Though the study is far from perfect, Jack O’Horo, an infectious disease specialist at the Mayo Clinic, noted that the research has gotten experts closer to understanding that a mask’s material — rather than the type of mask — should be examined to determine its efficacy.
“We may ultimately find out what materials should be acceptable and not acceptable,” he said. “I have been giving the advice that if you can hold up the material through the light and see the points of light throughout it, then it’s probably not going to work as a mask.”
Which masks are best?
The fitted N95 masks without valves performed best, but the three-layer surgical mask (#1 in the image above), a cotton/polypropylene mask (#5) and a two-layer polypropylene apron version (#4) also all registered relatively low droplet counts.
See a thorough performance chart here:
Medical-grade N95 masks are “critical supplies that should be reserved for healthcare workers and other first responders,” Jasmine Reed, the public affairs specialist at the Centers for Disease Control and Prevention, told HuffPost.
But the shortage of N95s that mask wearers were warned about at the beginning of the pandemic is not as big of a problem now. The supply chain is getting better, O’Horo said. However, he added that he believes that the general public won’t necessarily benefit from this particular mask style.
“When N95s are used in health care settings, we do a thorough fit testing to make sure the fit of the mask is tight enough to work as a respirator,” he said. “If it’s not the appropriate fit, it’s not better than a surgical mask.”
What are the study’s limitations?
After releasing the study, researchers at Duke faced a lot of backlash from scientists, journalists and the general public.
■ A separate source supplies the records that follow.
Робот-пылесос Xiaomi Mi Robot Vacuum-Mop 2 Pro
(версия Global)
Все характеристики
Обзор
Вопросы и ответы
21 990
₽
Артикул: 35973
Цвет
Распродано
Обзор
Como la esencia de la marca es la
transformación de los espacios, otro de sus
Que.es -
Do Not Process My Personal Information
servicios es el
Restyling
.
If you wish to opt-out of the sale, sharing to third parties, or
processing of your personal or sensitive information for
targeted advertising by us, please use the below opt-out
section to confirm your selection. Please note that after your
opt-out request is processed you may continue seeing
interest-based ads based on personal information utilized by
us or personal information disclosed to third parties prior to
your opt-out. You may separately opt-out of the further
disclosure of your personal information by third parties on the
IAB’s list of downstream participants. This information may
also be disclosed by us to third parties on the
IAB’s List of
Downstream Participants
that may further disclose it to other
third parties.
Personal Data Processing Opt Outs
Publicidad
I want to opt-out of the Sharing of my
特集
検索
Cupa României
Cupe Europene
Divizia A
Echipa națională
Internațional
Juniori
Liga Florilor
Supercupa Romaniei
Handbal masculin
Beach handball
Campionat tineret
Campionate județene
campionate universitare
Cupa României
Criticisms ranged from complaints about the study’s limited sample size to the lack of an epidemiologist on the research team. Another drawback: The test subjects didn’t necessarily mimic real-world behavior. Although the recorder measured the extent of the aerosol spread when normally speaking, people tend to talk louder (and more softly), sneeze and cough throughout a regular day — behaviors that might totally shift the results of the research. (Yes, speaking loudly does, indeed, increase the amount of aerosols you release through your mouth.)
Study co-author Martin Fischer, a chemist at Duke, held a press conference about a week after its publication, saying that the study, entitled “Low-cost measurement of facemask efficacy for filtering expelled droplets during speech,” was meant to demonstrate a particular way to test mask effectiveness, not test all possible types of masks.
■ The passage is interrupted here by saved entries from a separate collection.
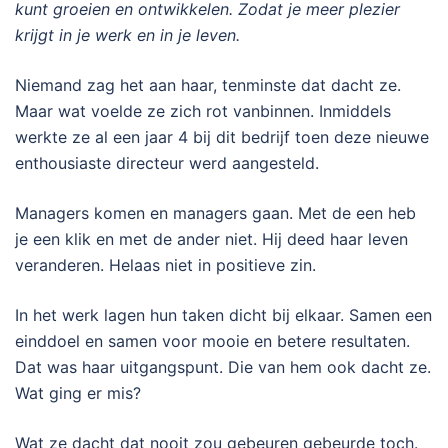
kunt groeien en ontwikkelen. Zodat je meer plezier
krijgt in je werk en in je leven.
Niemand zag het aan haar, tenminste dat dacht ze.
Maar wat voelde ze zich rot vanbinnen. Inmiddels
werkte ze al een jaar 4 bij dit bedrijf toen deze nieuwe
enthousiaste directeur werd aangesteld.
Managers komen en managers gaan. Met de een heb
je een klik en met de ander niet. Hij deed haar leven
veranderen. Helaas niet in positieve zin.
In het werk lagen hun taken dicht bij elkaar. Samen een
einddoel en samen voor mooie en betere resultaten.
Dat was haar uitgangspunt. Die van hem ook dacht ze.
Wat ging er mis?
Wat ze dacht dat nooit zou gebeuren gebeurde toch.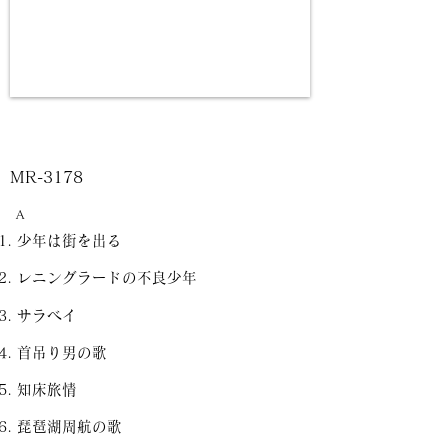
MR-3178
A
少年は街を出る
レニングラードの不良少年
サラベイ
首吊り男の歌
知床旅情
琵琶湖周航の歌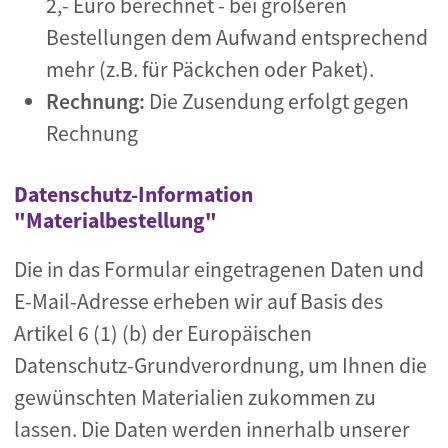
2,- Euro berechnet - bei größeren
Bestellungen dem Aufwand entsprechend
mehr (z.B. für Päckchen oder Paket).
Rechnung:
Die Zusendung erfolgt gegen
Rechnung
Datenschutz-Information
"Materialbestellung"
Die in das Formular eingetragenen Daten und
E-Mail-Adresse erheben wir auf Basis des
Artikel 6 (1) (b) der Europäischen
Datenschutz-Grundverordnung, um Ihnen die
gewünschten Materialien zukommen zu
lassen. Die Daten werden innerhalb unserer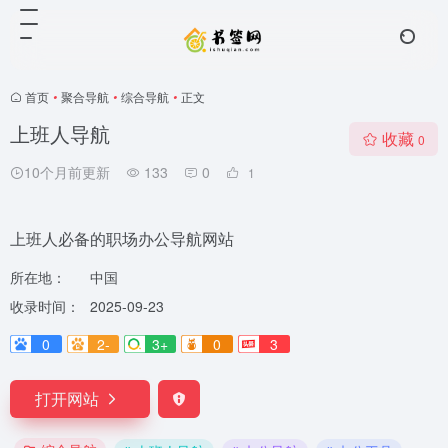
首页
•
聚合导航
•
综合导航
•
正文
上班人导航
收藏
0
10个月前更新
133
0
1
上班人必备的职场办公导航网站
所在地：
中国
收录时间：
2025-09-23
0
2-
3+
0
3
打开网站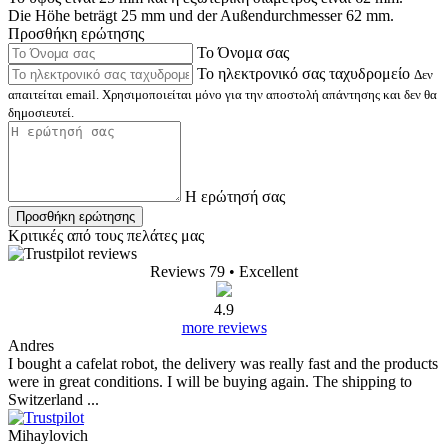
Die Höhe beträgt 25 mm und der Außendurchmesser 62 mm.
Προσθήκη ερώτησης
Το Όνομα σας
Το ηλεκτρονικό σας ταχυδρομείο
Δεν
απαιτείται email. Χρησιμοποιείται μόνο για την αποστολή απάντησης και δεν θα
δημοσιευτεί.
Η ερώτησή σας
Προσθήκη ερώτησης
Κριτικές από τους πελάτες μας
Reviews 79
• Excellent
4.9
more reviews
Andres
I bought a cafelat robot, the delivery was really fast and the products
were in great conditions. I will be buying again. The shipping to
Switzerland ...
Mihaylovich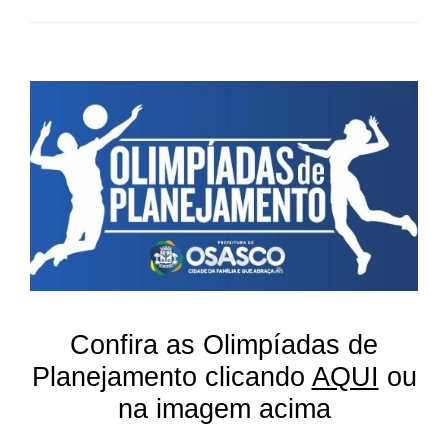
Confira as Olimpíadas de
Planejamento clicando
AQUI
ou
na imagem acima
“We did have one person already — a volunteer who makes their own masks — asking, ‘How can we test our masks?’” Westman told HuffPost. The study at least “raised awareness that not all masks are the same.
He went on to acknowledge that the team “raised more questions than we have answered but I’d like to see a study done with a systematic look, different fabrics, different styles.”
Although he agreed with most of the criticisms, O’Horo said the study produced some useful guidance: “The idea that a face covering is a face covering is a mask [is not correct]. We can give better advice as to what actually counts as a mask.”
According to O’Horo, a cloth mask with two layers is the preferable face covering for the average non-medical professional to wear every day.
“Masks that aren’t perfect still are helpful,” Westman said. Which is to say: Stay safe, wear a mask and think about the people around you.
Experts are still learning about COVID-19. The information in this story is what was known or available as of publication, but guidance can change as scientists discover more about the virus. Please check the Centers for Disease Control and Prevention for the most updated recommendations.